A indefensabilidade dos afectados está também patente numa série de críticas que chegaram à Organização de Consumidores e Utilizadores (OCU). “Foi-me cobrada a penalização por corte antecipado e eu não tinha conhecimento disso. Telefonaram-me da agência de energia a propor-me novas condições e disseram-me que não ia mudar de companhia, que só ia mudar a cor das facturas. Se verificar a chamada, verá. Por isso, exijo a devolução desta penalização”, exigiu um membro da entidade que tinha sido enganado.
"Tarifas claras e sem surpresas"
À luz destes casos, o facto de que a Íris Energia afirme no seu site ser "uma comercializadora de luz e gás profissional e honesta" que oferece "tarifas claras e sem surpresas, com um serviço próximo e de qualidade" resulta quase insultuoso.
É verdade, não obstante, que muitas companhias subcontratam a outras empresas as tarefas de captação de clientes, o que implica delegar em terceiros (mais pequenos e no geral mais opacos) uma tarefa crucial. Às vezes nem sequer estão em Espanha, o que dificulta a imposição de sanções. Isto pode levar a uma perda de controle sobre a qualidade do serviço e a imagem de marca.

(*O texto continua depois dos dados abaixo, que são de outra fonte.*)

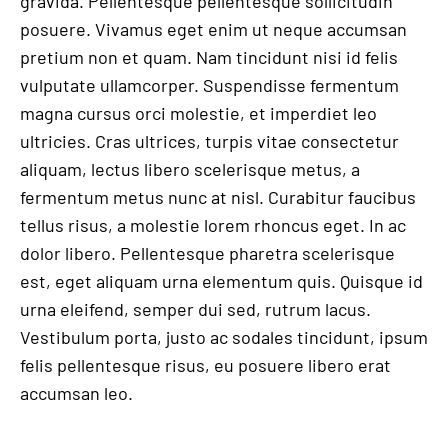
gravida. Pellentesque pellentesque sollicitudin
posuere. Vivamus eget enim ut neque accumsan
pretium non et quam. Nam tincidunt nisi id felis
vulputate ullamcorper. Suspendisse fermentum
magna cursus orci molestie, et imperdiet leo
ultricies. Cras ultrices, turpis vitae consectetur
aliquam, lectus libero scelerisque metus, a
fermentum metus nunc at nisl. Curabitur faucibus
tellus risus, a molestie lorem rhoncus eget. In ac
dolor libero. Pellentesque pharetra scelerisque
est, eget aliquam urna elementum quis. Quisque id
urna eleifend, semper dui sed, rutrum lacus.
Vestibulum porta, justo ac sodales tincidunt, ipsum
felis pellentesque risus, eu posuere libero erat
accumsan leo.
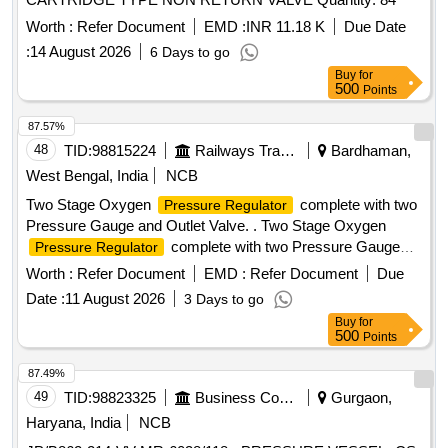
Worth :
Refer Document
EMD :
INR 11.18 K
Due Date
:
14 August 2026
6 Days to go
Buy
for
500
Points
87.57%
48
TID:
98815224
Railways Transport Services
Bardhaman,
West Bengal, India
NCB
Two Stage Oxygen
complete with two
Pressure Regulator
Pressure Gauge and Outlet Valve. . Two Stage Oxygen
complete with two Pressure Gauge
Pressure Regulator
and Outlet Val ve. Matl.& Specn : -- IS: 6901 / 2018 or latest.
Worth :
Refer Document
EMD :
Refer Document
Due
[ Warranty Period: 30 Months after the date of delivery ] ]
Date :
11 August 2026
3 Days to go
Buy
for
500
Points
87.49%
49
TID:
98823325
Business Consultancy
Gurgaon,
Haryana, India
NCB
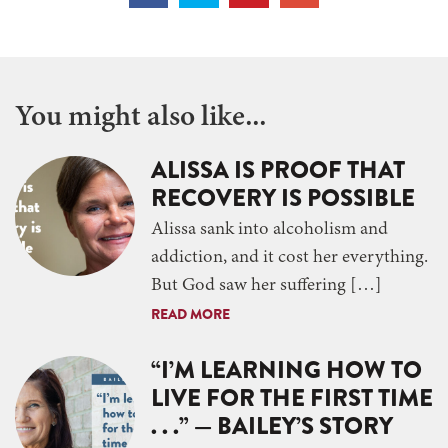
You might also like...
ALISSA IS PROOF THAT
RECOVERY IS POSSIBLE
Alissa sank into alcoholism and
addiction, and it cost her everything.
But God saw her suffering […]
READ MORE
“I’M LEARNING HOW TO
LIVE FOR THE FIRST TIME
. . .” — BAILEY’S STORY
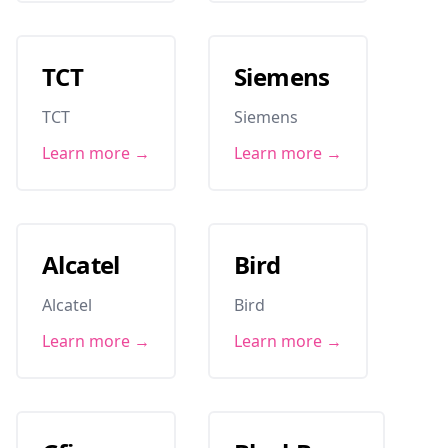
TCT
Siemens
TCT
Siemens
Learn more →
Learn more →
Alcatel
Bird
Alcatel
Bird
Learn more →
Learn more →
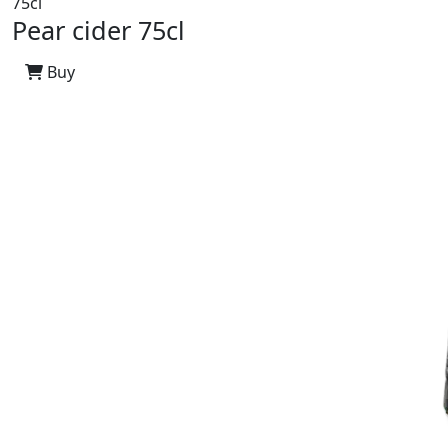
75cl
Pear cider 75cl
Buy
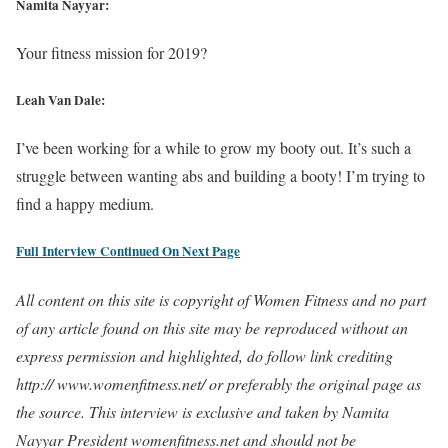
Namita Nayyar:
Your fitness mission for 2019?
Leah Van Dale:
I’ve been working for a while to grow my booty out. It’s such a
struggle between wanting abs and building a booty! I’m trying to
find a happy medium.
Full Interview Continued On Next Page
All content on this site is copyright of Women Fitness and no part
of any article found on this site may be reproduced without an
express permission and highlighted, do follow link crediting
http:// www.womenfitness.net/ or preferably the original page as
the source. This interview is exclusive and taken by Namita
Nayyar President womenfitness.net and should not be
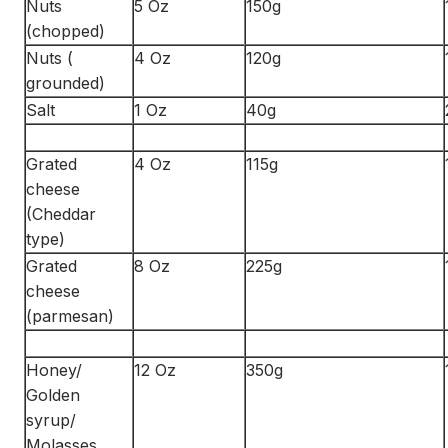
Nuts
5 Oz
150g
(chopped)
Nuts (
4 Oz
120g
grounded)
Salt
1 Oz
40g
Grated
4 Oz
115g
cheese
(Cheddar
type)
Grated
8 Oz
225g
cheese
(parmesan)
Honey/
12 Oz
350g
Golden
syrup/
Molasses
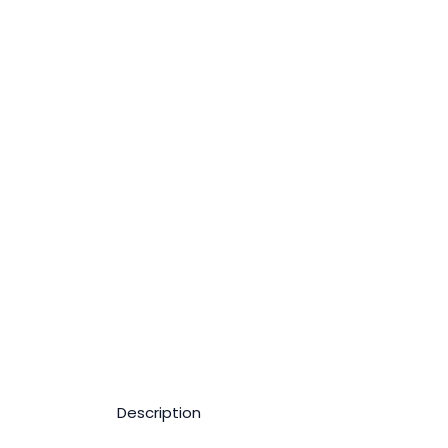
Description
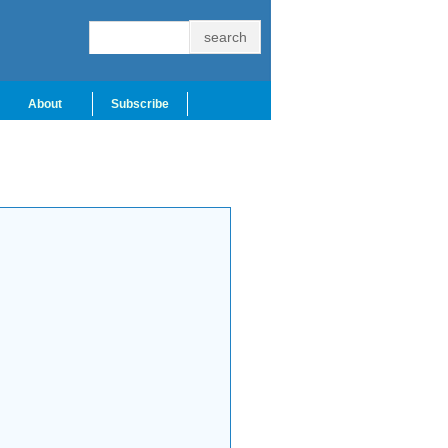
About
Subscribe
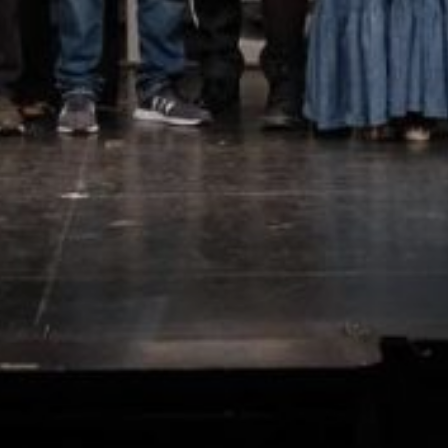
Marketing and advertising
These cookies are used to store information about the
preferences and personal choices of the user through the
continuous observation of their browsing habits. Thanks to
them, we can know the browsing habits on the website and
display advertising related to the user's browsing profile.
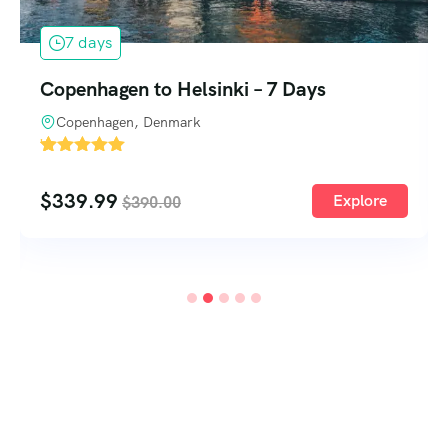
1 day
One Day Deep Sea Fishing Barbados
Barbados
'
1
$
140.00
Explore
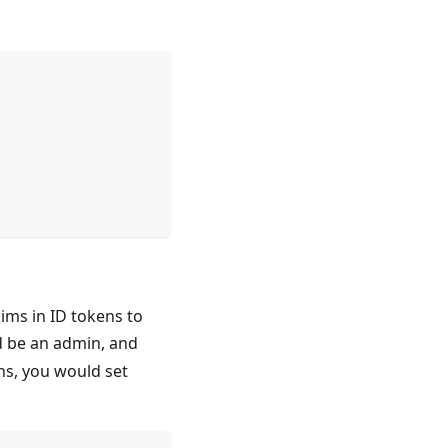
aims in ID tokens to
 be an admin, and
ns, you would set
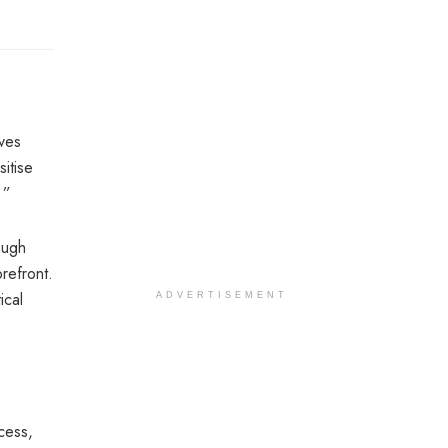
ves
itise
 ”
ough
refront.
ical
ADVERTISEMENT
cess,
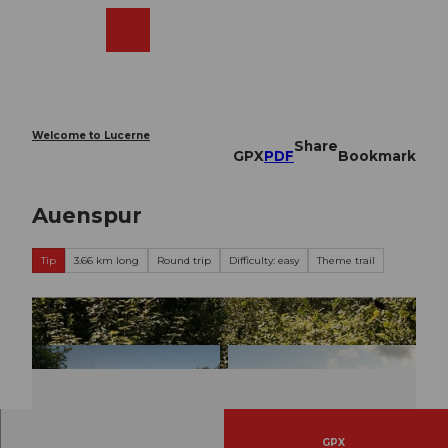
T
o
Webcams
Search
Menu
Shop
c
o
n
t
e
Welcome to Lucerne
Share
n
GPX
PDF
Bookmark
t
Auenspur
Tip
3.66 km long
Round trip
Difficulty: easy
Theme trail
GPX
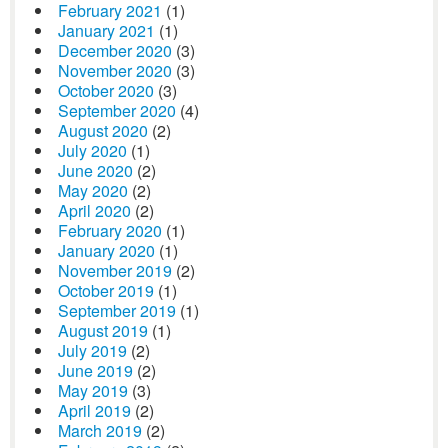
February 2021
(1)
January 2021
(1)
December 2020
(3)
November 2020
(3)
October 2020
(3)
September 2020
(4)
August 2020
(2)
July 2020
(1)
June 2020
(2)
May 2020
(2)
April 2020
(2)
February 2020
(1)
January 2020
(1)
November 2019
(2)
October 2019
(1)
September 2019
(1)
August 2019
(1)
July 2019
(2)
June 2019
(2)
May 2019
(3)
April 2019
(2)
March 2019
(2)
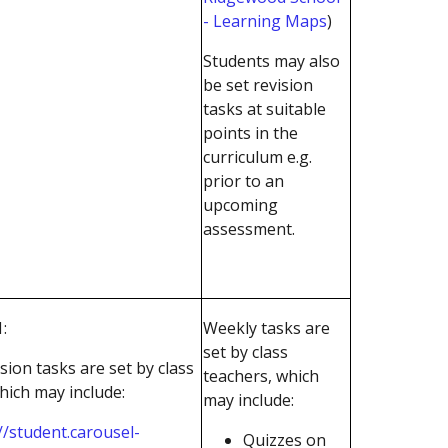
- Learning Maps
)
Students may also
be set revision
tasks at suitable
points in the
curriculum e.g.
prior to an
upcoming
assessment.
:
Weekly tasks are
set by class
sion tasks are set by class
teachers, which
hich may include:
may include:
//student.carousel-
Quizzes on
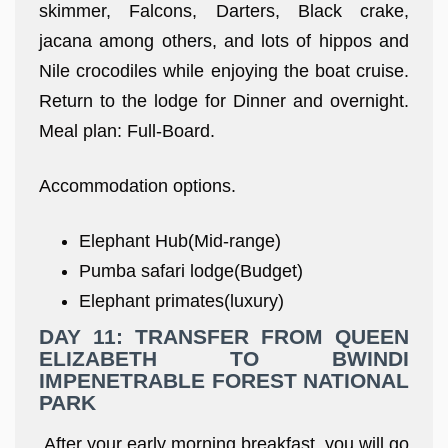
skimmer, Falcons, Darters, Black crake,
jacana among others, and lots of hippos and
Nile crocodiles while enjoying the boat cruise.
Return to the lodge for Dinner and overnight.
Meal plan: Full-Board.
Accommodation options.
Elephant Hub(Mid-range)
Pumba safari lodge(Budget)
Elephant primates(luxury)
DAY 11: TRANSFER FROM QUEEN
ELIZABETH TO BWINDI
IMPENETRABLE FOREST NATIONAL
PARK
After your early morning breakfast, you will go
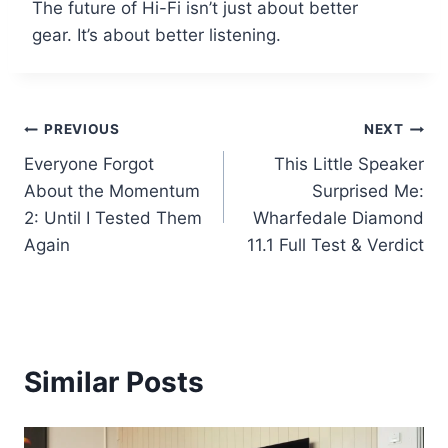
The future of Hi-Fi isn’t just about better
gear. It’s about better listening.
Post
PREVIOUS
NEXT
Everyone Forgot
This Little Speaker
navigation
About the Momentum
Surprised Me:
2: Until I Tested Them
Wharfedale Diamond
Again
11.1 Full Test & Verdict
Similar Posts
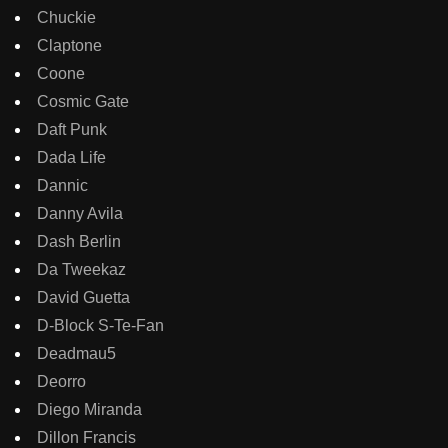
Chuckie
Claptone
Coone
Cosmic Gate
Daft Punk
Dada Life
Dannic
Danny Avila
Dash Berlin
Da Tweekaz
David Guetta
D-Block S-Te-Fan
Deadmau5
Deorro
Diego Miranda
Dillon Francis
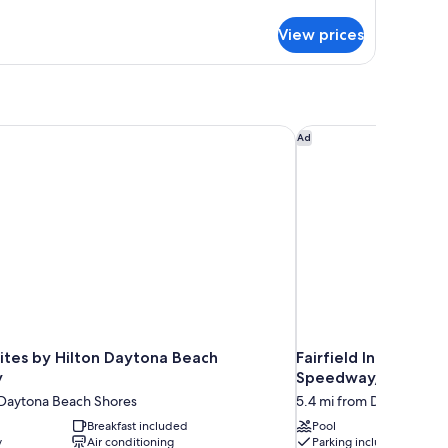
tails
r
View prices
ttage
o
tchen
tes by Hilton Daytona Beach Speedway
Fairfield Inn & Suit
Ad
tes by Hilton Daytona Beach
Fairfield Inn & Suit
y
Speedway/Airport
 Daytona Beach Shores
5.4 mi from Daytona Be
Breakfast included
Pool
y
Air conditioning
Parking included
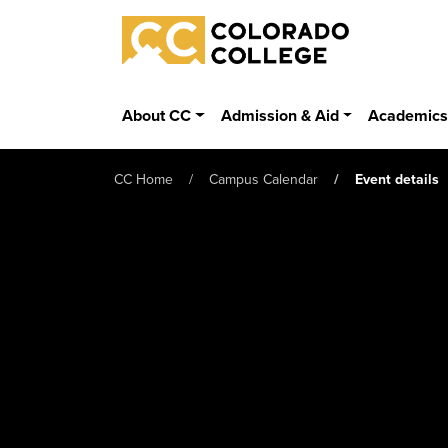
Skip to main content
Colorado College
About CC
Admission & Aid
Academic
CC Home
Campus Calendar
Event details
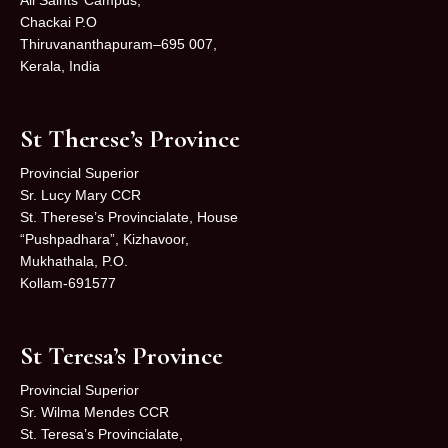
Chackai P.O
Thiruvananthapuram–695 007,
Kerala, India
St Therese’s Province
Provincial Superior
Sr. Lucy Mary CCR
St. Therese’s Provincialate, House
“Pushpadhara”, Kizhavoor,
Mukhathala, P.O.
Kollam-691577
St Teresa’s Province
Provincial Superior
Sr. Wilma Mendes CCR
St. Teresa’s Provincialate,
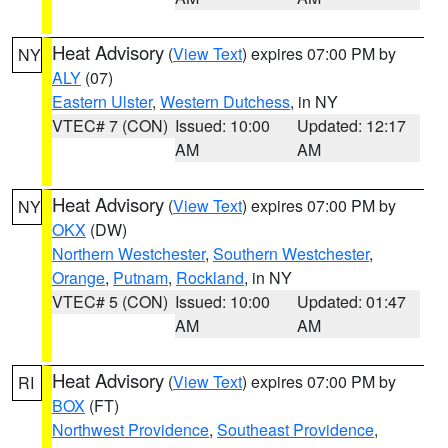
Heat Advisory
(
View Text
) expires 07:00 PM by
NY
ALY
(07)
Eastern Ulster
,
Western Dutchess
, in NY
VTEC# 7 (CON)
Issued: 10:00
Updated: 12:17
AM
AM
Heat Advisory
(
View Text
) expires 07:00 PM by
NY
OKX
(DW)
Northern Westchester
,
Southern Westchester
,
Orange
,
Putnam
,
Rockland
, in NY
VTEC# 5 (CON)
Issued: 10:00
Updated: 01:47
AM
AM
Heat Advisory
(
View Text
) expires 07:00 PM by
RI
BOX
(FT)
Northwest Providence
,
Southeast Providence
,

Sanções a Endesa ou Iberdrola
E são muitas as que o fazem, o fizeram e, se as coisas não mudam, fá-lo-ão: em 2017, a CNMC sancionou a Endesa, Iberdrola, Gás Natural e Viesgo com uma irrisória multa de 155.000 euros por ter subscrito contratos de luz e/ou gás a 7 clientes sem o seu consentimento. Alguns destes consumidores apresentaram as suas queixas diretamente à Comissão e outros apresentaram-nas nos seus gabinetes municipais de informação ao consumidor (OMIC).
Para dar uma ideia da magnitude das manobras, a CNMC explicou que, entre 1 de julho de 2021 e 30 de junho de 2022, foram feitas 5,56 milhões de mudanças de fornecedor em Espanha no setor da eletricidade e 0,91 milhões no setor do gás. Dez por cento dos pedidos analisados revelaram que a documentação fornecida pelas empresas estava incompleta.

Propostas da CNMC
Preocupada com o desamparo de muitos consumidores, a Comissão lançou em novembro uma série de recomendações para melhorar a proteção dos consumidores na futura regulamentação dos contratos e do fornecimento de eletricidade.
Entre outras coisas, para evitar que qualquer empresário sem escrúpulos e sem escrúpulos crie uma empresa de eletricidade de pequena dimensão, apelou ao “aumento dos requisitos - capital social mínimo ou garantias mínimas mais elevadas - para operar como comercializador e assegurar a solvência destas empresas, em linha com as medidas de regulação prudencial estabelecidas noutros países europeus”.
Detectar a fraude
Outras boas ideias seriam “especificar que os comerciantes e os agregadores são obrigados a submeter-se ao procedimento alternativo de resolução de litígios (Conselhos de Arbitragem de Consumidores das Comunidades Autónomas)” ou “definir um procedimento harmonizado para a deteção de fraudes, a fim de reduzir este tipo de acções”.
A Consumidor Global contactou com a Íris Energia para conhecer a sua explicação a estas altas fraudulentas, mas, até ao termo desta reportagem, não obteve resposta.